24.081 · Objet du Parlement · 2024-11-04
Parlement
Liquidé
Ausgangslage
Le Conseil national
saluant le travail de la Commission d’enquête internationale indépendante du Conseil des droits de l’homme de l’ONU sur la République arabe syrienne et le rapport de l’UNITAD du 10 mai 2021 (S/2021/419) à l’attention du Conseil de sécurité de l’ONU ;
attaché à la justice, à la lutte contre l’impunité et au système de justice pénale internationale ;
Convaincu que l’application du droit pénal international est une tâche permanente de la communauté internationale ;
s’appuyant sur l’art. 32 du règlement du Conseil national (RCN ; RS 171.13) :
condamne avec la plus grande fermeté les déplacements forcés, les viols et les meurtres systématiques commis à l’encontre du peuple yézidi dans l’intention de commettre un génocide, ainsi que la destruction de lieux de culte yézidis ;
reconnaît l’agression par l’État islamique de la communauté religieuse des Yézidis en Irak à partir du 3 août 2014 comme un acte de génocide ;
charge son bureau, de diffuser la déclaration du Conseil national au sein de la communauté internationale à travers le réseau diplomatique du DFAE ;
demande au Conseil fédéral de s’engager au plan international en faveur d’une réparation pour les crimes commis.

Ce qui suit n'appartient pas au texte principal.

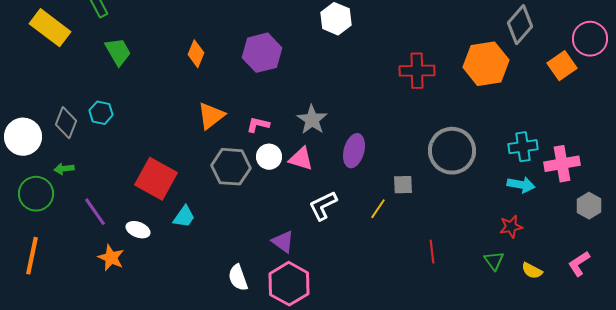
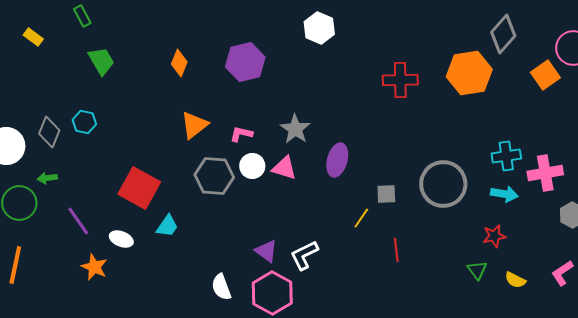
yellow rectangle: (50, 28) -> (33, 37), size x0.5
gray circle: (452, 151) -> (443, 184), moved
white L-shape: (323, 206) -> (304, 255), moved
red line: (432, 252) -> (396, 250), moved

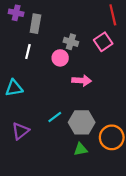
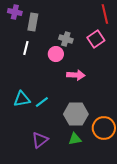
cyan triangle: (14, 88) -> (22, 99), moved
cyan line: (55, 117) -> (42, 102), moved
purple triangle: (20, 131) -> (40, 140), moved

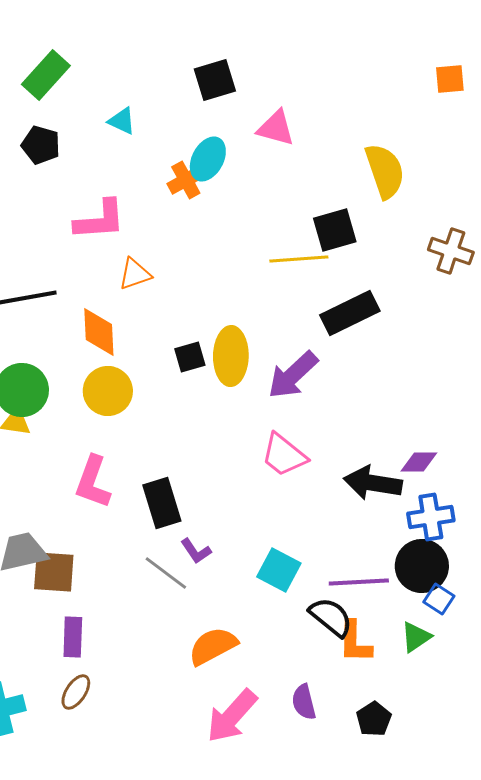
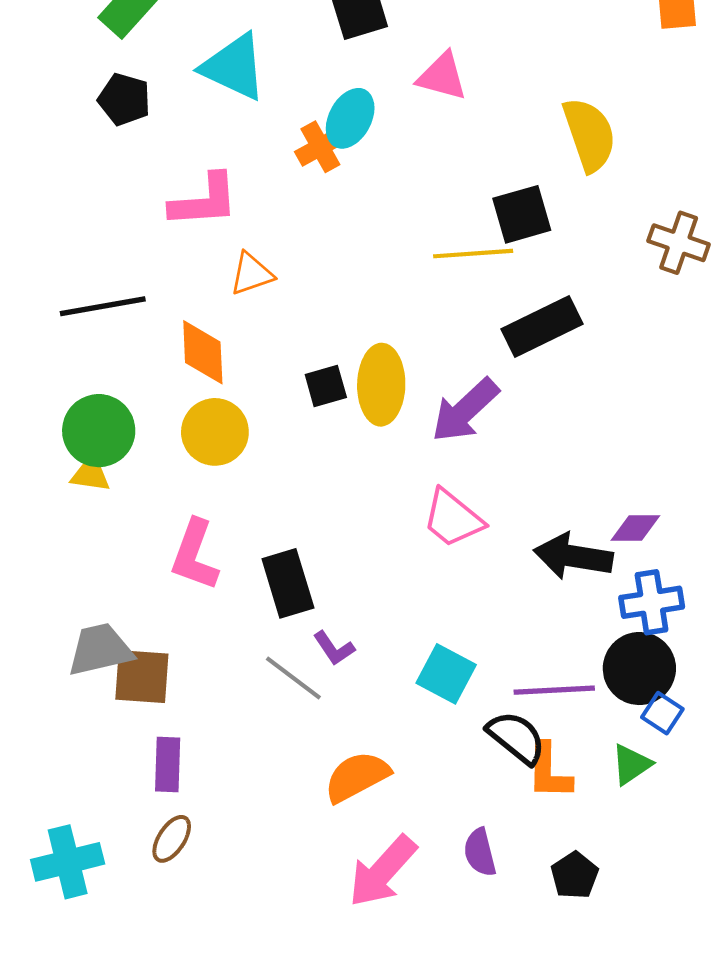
cyan triangle: (122, 121) -> (234, 67), size x1.8

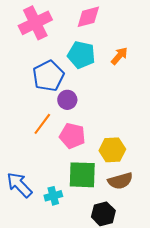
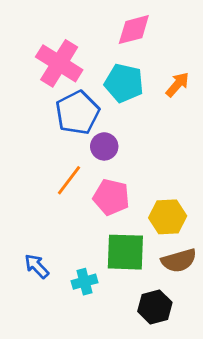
pink cross: (35, 23) -> (59, 63), moved, turned -32
blue arrow: (19, 185) -> (37, 266), size x0.7

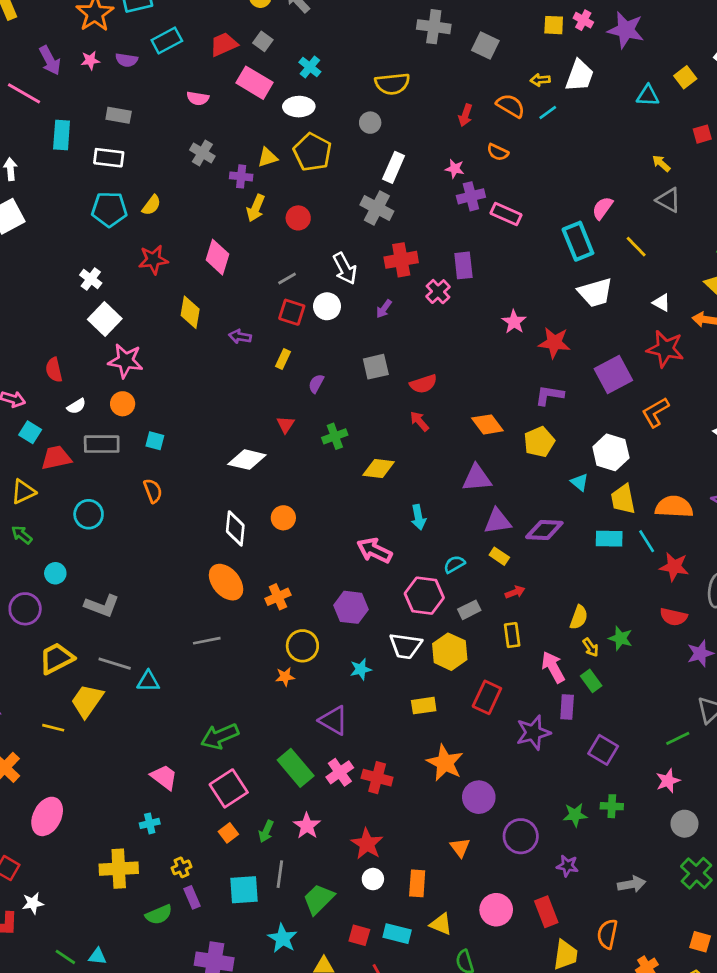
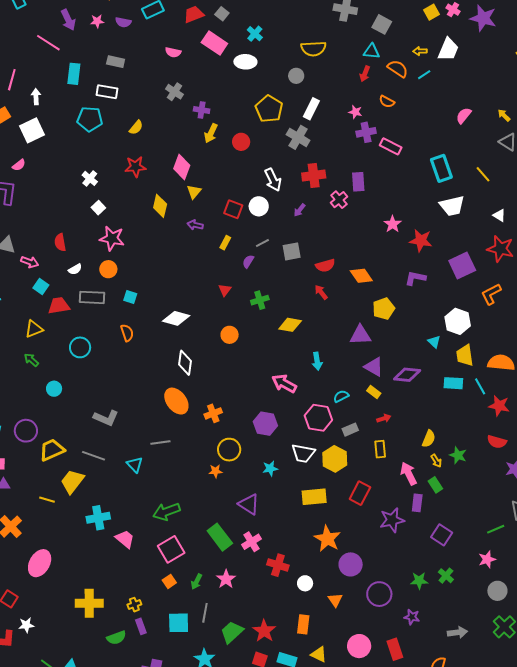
yellow square: (554, 25) -> (432, 12), turned -35
cyan triangle: (648, 96) -> (372, 51), moved
yellow pentagon: (312, 152) -> (269, 109), moved
yellow triangle: (268, 157) -> (194, 192), moved, turned -35
pink semicircle: (602, 208) -> (464, 116), moved
cyan pentagon: (109, 209) -> (90, 119), moved
gray line: (287, 278) -> (262, 243), moved
white square: (105, 319) -> (98, 208), size x0.6
orange diamond: (487, 424) -> (361, 276), moved
yellow pentagon: (539, 442) -> (384, 309), moved
white diamond: (247, 460) -> (176, 318), moved
orange circle: (283, 518) -> (230, 335), moved
purple triangle: (498, 521) -> (374, 367), turned 35
gray L-shape: (102, 606) -> (106, 418), moved
purple circle: (25, 609) -> (26, 431), moved
cyan triangle: (148, 681) -> (135, 465), moved, turned 42
yellow rectangle: (424, 706) -> (314, 497), size x1.4
red cross: (377, 778) -> (278, 565), moved
green cross: (612, 806) -> (446, 576), turned 35
cyan cross: (150, 823) -> (98, 518), moved, size x1.6
red star: (367, 844) -> (264, 631), moved
white circle: (373, 879) -> (305, 583), moved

Minorité de la commission (Page, Calame, Grüter, Haab, Michel Simon, Portmann, Reimann Lukas, Rüegger, Vontobel, Wehrli) : Rejet de la déclaration.
Verhandlungen
Dépêche ATS
Délibérations au Conseil national, 17.12.2024
Le Conseil national reconnaît le génocide des Yézidis
Le Conseil national reconnaît le génocide des Yézidis commis en 2014 en Irak par l'Etat islamique. Il a adopté mardi, par 105 voix contre 61 et 27 abstentions, une déclaration en ce sens. L'UDC et le PLR étaient en grande partie contre.
Ce "crime grave contre l'humanité" a commencé il y a un peu plus de dix ans, a indiqué Sibel Arslan (Vert-e-s/BS) pour la commission. Les horreurs ont été documentées, a complété le co-rapporteur Fabian Molina (PS/ZH). "Des femmes, des hommes et des enfants ont dû effectuer des travaux forcés en captivité, et ont subi des violences sexuelles", a-t-il déclaré, relevant des actes "qui dépassent l'entendement humain".
La communauté internationale a reconnu politiquement et juridiquement que c'est un génocide, a continué le Zurichois. Et de dire que la déclaration a pour but de soutenir l'engagement suisse contre l'impunité, pour le respect de l'Etat de droit et la prévention des crimes les plus graves.
Le texte "condamne avec la plus grande fermeté les déplacements forcés, les viols et les meurtres systématiques commis à l'encontre du peuple yézidi dans l'intention de commettre un génocide, ainsi que la destruction de lieux de culte yézidis". Le Conseil fédéral devrait aussi s'engager au niveau international en faveur d'une réparation pour les crimes commis.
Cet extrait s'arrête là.